───── Given entries ─────

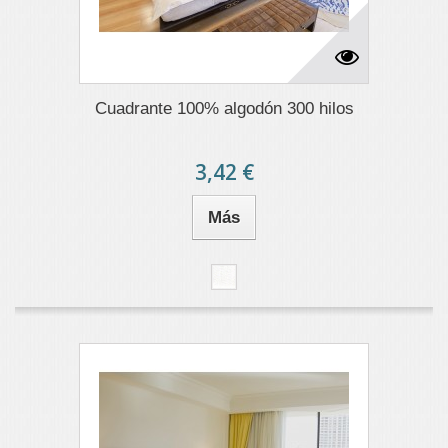
Cuadrante 100% algodón 300 hilos
3,42 €
Más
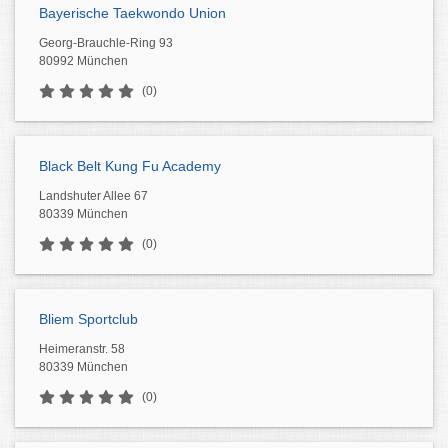
Bayerische Taekwondo Union
Georg-Brauchle-Ring 93
80992 München
(0)
Black Belt Kung Fu Academy
Landshuter Allee 67
80339 München
(0)
Bliem Sportclub
Heimeranstr. 58
80339 München
(0)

─────

Exercise: Set down exactly the lines above, from the one containing "Black Belt Kung Fu Academy" to the final line of the material, with both ends kept and no other lines.

Answer to this task:
Black Belt Kung Fu Academy
Landshuter Allee 67
80339 München
(0)
Bliem Sportclub
Heimeranstr. 58
80339 München
(0)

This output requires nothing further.